Author: M.Prince (25 May 08 9:42pm)
You'd think we were on a 486 wouldn't you....
We actually have pretty significant hardware spread across two world-class data centers. The problem is that our original schema hasn't been able to keep up with our increased load. Let me describe our current setup in order to explain the problem:
- We receive many million email messages each day (far more than we report on our statistics page).
- Those messages all arrive at autonomous mail servers that know nothing about the rest of the Project.
- At specified intervals, a central machine collects the messages that have been received on one of the mail servers to process them.
- Approximately 1 in 7 messages we receive is from an IP address we haven't seen before.
- Each new IP address results, effectively, in a new web page.
- At the same time, harvesters are banging away at honey pot pages around the web. Each time one of the honey pots is accessed, we need to respond with a new spam trap email address and record the IP that the spam trap was handed to.
- The value of the Project is, in part, the ability to relate together various events (harvesters with spam servers with other IPs that are in the same net block) so each time an event occurs we do a lot of relating to see how that event is connected with other events we've seen.
- The scoring system we built for http:BL takes into account a number of factors including when the last activity for an IP address occurred. That means we need to traverse millions of IP records every time we build the http:BL zone files.
- Meanwhile, we're like a Google suck -- since our website is so massively interconnected and since we create so many new pages all the time the Google spider hits us several million times per day. Literally. That's good because it gets data out and makes it more accessible. It's bad because... well, it can be overwhelming.
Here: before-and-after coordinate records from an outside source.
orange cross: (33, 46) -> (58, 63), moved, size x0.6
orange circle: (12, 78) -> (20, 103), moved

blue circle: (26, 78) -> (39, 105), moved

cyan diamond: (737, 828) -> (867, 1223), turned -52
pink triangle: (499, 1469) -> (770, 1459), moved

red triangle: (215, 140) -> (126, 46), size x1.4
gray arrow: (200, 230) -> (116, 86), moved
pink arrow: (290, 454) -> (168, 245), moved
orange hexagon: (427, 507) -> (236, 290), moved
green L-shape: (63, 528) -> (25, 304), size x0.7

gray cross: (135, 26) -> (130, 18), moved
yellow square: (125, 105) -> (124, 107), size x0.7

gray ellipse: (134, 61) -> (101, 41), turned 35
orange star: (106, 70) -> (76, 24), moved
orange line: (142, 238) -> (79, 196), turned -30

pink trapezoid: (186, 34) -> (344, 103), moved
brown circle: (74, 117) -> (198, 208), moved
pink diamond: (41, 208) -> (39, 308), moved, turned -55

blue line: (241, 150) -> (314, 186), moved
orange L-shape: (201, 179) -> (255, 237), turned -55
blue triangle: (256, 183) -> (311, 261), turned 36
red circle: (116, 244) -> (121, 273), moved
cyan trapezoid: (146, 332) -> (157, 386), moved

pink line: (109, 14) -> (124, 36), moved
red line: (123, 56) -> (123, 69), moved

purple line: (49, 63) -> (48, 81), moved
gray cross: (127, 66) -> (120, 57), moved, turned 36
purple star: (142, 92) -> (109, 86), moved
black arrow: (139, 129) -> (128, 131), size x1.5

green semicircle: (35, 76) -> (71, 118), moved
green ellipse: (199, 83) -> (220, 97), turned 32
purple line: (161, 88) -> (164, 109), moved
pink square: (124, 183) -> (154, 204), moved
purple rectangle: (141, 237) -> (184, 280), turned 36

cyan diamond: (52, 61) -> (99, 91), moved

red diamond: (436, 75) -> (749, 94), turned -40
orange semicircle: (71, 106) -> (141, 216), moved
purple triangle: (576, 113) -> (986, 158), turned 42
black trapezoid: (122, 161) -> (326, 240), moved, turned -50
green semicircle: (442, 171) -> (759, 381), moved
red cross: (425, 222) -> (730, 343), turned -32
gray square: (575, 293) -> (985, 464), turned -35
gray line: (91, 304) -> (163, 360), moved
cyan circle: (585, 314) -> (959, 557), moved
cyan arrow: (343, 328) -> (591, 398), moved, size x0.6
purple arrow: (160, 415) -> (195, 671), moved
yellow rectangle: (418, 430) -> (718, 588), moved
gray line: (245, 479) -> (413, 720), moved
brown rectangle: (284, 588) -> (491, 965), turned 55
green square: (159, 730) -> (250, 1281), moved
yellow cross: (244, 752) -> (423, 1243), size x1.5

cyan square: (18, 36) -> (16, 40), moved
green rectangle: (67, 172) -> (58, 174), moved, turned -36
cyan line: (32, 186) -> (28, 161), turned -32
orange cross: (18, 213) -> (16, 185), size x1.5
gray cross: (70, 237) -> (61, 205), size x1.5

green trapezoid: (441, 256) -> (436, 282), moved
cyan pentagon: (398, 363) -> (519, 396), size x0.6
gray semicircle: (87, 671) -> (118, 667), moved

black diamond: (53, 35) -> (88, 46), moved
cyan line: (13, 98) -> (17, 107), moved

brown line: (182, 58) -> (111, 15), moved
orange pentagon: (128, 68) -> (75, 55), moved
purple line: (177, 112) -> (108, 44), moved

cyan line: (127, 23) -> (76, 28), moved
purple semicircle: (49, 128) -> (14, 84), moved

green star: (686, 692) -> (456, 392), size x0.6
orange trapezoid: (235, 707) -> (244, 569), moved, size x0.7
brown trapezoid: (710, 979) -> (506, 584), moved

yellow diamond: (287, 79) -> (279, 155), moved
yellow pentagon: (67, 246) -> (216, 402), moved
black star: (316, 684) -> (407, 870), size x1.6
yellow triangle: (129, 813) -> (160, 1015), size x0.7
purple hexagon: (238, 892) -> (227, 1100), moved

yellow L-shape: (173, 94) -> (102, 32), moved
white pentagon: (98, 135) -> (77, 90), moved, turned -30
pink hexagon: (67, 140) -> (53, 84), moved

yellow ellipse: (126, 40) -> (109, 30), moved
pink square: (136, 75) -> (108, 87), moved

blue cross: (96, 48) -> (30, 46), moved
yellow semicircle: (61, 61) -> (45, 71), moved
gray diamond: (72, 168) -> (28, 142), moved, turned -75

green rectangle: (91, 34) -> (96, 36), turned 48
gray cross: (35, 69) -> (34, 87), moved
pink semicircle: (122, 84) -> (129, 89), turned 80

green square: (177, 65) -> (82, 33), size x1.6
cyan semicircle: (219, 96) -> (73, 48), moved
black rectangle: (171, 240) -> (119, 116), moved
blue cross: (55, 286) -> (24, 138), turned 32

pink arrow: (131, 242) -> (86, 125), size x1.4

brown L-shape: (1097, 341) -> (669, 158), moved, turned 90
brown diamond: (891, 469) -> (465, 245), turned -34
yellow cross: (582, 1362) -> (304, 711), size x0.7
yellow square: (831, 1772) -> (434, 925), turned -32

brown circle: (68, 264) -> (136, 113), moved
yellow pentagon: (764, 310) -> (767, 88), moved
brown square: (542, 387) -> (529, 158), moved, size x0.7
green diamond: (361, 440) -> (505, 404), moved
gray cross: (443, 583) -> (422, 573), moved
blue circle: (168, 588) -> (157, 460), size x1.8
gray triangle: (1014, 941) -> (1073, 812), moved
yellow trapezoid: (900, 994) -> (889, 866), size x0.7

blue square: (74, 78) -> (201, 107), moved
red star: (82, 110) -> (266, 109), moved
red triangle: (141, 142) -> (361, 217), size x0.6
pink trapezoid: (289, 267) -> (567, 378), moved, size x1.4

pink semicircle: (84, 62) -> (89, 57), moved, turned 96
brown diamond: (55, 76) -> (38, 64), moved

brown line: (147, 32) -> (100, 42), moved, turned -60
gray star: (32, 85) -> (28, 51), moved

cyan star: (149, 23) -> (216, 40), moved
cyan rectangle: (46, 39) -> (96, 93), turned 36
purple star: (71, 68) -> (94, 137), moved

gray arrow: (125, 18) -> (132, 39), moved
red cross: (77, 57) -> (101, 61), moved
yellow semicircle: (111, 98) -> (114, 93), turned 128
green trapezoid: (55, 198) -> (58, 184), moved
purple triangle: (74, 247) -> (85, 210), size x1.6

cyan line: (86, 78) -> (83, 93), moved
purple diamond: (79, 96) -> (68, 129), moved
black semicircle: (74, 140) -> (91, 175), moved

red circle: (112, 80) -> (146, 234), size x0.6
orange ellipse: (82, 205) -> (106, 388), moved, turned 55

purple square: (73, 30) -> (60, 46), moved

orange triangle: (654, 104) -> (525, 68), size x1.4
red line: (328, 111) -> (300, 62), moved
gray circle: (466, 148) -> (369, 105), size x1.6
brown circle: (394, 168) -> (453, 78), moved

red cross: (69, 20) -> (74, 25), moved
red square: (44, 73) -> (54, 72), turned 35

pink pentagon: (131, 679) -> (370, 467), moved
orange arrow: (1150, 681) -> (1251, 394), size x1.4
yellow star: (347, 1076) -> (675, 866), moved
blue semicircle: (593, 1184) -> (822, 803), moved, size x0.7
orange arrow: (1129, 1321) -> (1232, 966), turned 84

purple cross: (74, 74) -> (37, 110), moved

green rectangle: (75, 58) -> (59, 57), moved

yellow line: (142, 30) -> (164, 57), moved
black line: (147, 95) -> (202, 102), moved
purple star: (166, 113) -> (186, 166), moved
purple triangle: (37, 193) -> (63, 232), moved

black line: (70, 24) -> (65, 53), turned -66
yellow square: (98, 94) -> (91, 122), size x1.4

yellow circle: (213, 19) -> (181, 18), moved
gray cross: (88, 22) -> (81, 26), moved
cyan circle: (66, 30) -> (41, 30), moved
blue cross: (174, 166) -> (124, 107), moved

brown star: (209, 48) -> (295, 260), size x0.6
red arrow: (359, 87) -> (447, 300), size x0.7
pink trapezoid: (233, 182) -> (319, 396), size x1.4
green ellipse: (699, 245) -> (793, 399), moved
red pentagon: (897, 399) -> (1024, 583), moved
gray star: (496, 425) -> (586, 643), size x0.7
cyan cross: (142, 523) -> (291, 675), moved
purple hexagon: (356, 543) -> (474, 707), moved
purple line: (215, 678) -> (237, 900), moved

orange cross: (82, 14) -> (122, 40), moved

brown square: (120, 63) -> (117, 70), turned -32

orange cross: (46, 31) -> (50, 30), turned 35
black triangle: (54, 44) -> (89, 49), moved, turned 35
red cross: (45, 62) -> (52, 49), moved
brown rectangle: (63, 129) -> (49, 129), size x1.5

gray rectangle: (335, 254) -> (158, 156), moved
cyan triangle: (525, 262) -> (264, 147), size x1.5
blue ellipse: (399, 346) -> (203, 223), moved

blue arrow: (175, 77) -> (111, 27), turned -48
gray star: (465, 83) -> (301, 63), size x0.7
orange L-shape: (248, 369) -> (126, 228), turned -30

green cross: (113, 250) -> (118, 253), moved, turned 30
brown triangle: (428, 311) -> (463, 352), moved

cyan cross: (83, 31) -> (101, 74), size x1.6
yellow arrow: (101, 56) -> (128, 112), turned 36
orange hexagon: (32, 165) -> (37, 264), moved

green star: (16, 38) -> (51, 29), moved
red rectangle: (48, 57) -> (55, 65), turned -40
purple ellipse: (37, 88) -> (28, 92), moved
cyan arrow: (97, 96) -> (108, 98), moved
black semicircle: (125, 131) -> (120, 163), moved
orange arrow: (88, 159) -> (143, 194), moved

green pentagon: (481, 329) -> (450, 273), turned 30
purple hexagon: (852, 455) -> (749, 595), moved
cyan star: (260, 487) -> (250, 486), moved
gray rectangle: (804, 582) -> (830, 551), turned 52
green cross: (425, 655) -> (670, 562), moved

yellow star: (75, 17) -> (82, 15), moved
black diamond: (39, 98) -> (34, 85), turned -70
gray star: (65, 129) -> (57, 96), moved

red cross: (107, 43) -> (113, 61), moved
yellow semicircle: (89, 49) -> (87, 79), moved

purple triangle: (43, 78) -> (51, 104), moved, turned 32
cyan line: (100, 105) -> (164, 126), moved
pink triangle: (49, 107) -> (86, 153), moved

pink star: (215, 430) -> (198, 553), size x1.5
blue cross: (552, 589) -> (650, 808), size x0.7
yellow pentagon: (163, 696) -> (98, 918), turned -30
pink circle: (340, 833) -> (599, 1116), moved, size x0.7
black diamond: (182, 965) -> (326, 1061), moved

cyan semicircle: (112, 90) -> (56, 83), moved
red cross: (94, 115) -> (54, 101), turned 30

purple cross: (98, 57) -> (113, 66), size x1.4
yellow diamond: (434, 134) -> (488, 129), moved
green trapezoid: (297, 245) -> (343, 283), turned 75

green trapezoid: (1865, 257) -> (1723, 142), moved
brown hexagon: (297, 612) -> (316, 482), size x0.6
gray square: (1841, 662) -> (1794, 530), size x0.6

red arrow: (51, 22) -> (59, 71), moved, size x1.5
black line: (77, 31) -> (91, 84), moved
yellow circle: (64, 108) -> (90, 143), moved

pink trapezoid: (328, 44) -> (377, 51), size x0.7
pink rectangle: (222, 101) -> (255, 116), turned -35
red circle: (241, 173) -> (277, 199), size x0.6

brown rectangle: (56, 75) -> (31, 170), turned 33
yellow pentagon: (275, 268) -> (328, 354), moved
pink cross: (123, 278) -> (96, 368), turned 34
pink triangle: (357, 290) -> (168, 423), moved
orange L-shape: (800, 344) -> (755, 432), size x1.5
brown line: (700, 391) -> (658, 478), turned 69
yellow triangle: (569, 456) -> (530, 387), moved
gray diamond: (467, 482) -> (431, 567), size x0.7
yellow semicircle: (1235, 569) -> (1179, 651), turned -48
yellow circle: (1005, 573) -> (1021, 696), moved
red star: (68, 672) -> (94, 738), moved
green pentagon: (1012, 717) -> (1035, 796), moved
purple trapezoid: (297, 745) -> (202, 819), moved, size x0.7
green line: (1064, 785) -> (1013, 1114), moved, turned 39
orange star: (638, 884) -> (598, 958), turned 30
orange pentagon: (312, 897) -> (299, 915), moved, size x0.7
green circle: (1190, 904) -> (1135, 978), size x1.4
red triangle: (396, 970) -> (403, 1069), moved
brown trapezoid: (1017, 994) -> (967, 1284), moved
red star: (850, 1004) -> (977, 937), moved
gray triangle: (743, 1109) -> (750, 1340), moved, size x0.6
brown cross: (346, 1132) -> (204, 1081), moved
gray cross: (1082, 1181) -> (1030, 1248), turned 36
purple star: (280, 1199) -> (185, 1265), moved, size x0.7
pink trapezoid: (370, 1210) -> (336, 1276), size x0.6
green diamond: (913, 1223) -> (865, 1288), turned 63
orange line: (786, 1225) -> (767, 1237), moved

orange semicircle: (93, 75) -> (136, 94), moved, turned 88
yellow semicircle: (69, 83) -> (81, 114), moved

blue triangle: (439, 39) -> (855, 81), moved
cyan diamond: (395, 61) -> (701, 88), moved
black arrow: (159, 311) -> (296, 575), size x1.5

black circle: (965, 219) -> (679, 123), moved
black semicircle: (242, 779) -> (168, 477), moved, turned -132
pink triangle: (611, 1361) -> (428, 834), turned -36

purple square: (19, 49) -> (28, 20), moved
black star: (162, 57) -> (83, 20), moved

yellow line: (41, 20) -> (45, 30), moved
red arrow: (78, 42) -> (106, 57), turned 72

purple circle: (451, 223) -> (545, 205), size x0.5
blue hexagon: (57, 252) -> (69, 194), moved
- The setup is fragile in so far as when we begin to fall behind the problem escalates out of control very quickly.
So we've chosen what to prioritize. We decided that we wanted to prioritize the functioning of the honey pot network, the reception of email, and the distribution of http:BL ahead of information displayed on the website. When the website goes into "Maintenance" it is because our engineers have determined that the load from the website has reached a point that it threatens one of our higher priorities. We shut down the site for a while and let the databases catch up.
What are we doing to solve the problem. First, we have ordered and installed more hardware. Instead of relying on a single back-end database we now have a master/multiple-slave setup. It helped a bit, but at the same time we installed more mail servers which has increased the volume of spam, so it hasn't helped enough.
We're also redesigning the database schema from the ground up. For example, we originally had different tables for different IP types (e.g., harvester, spam server, dictionary attacker, etc.). That made some sense because we thought of those as different things back in the day, but it meant that doing a query like "Show me the IPs near 157.252.10.251" had to hit multiple tables. Bad news. The new schema has a single table for IPs and then assigns characteristics to describe the IP in question. Lots of other similar changes that should make things like generating the http:BL zone files MUCH faster.
The good news is that during all these challenges the core functioning of the Project has remained basically online. The website goes down a lot. That frustrates me. We're working on creating a scheme that will keep is up and still allow us to provide as much useful information as possible.
|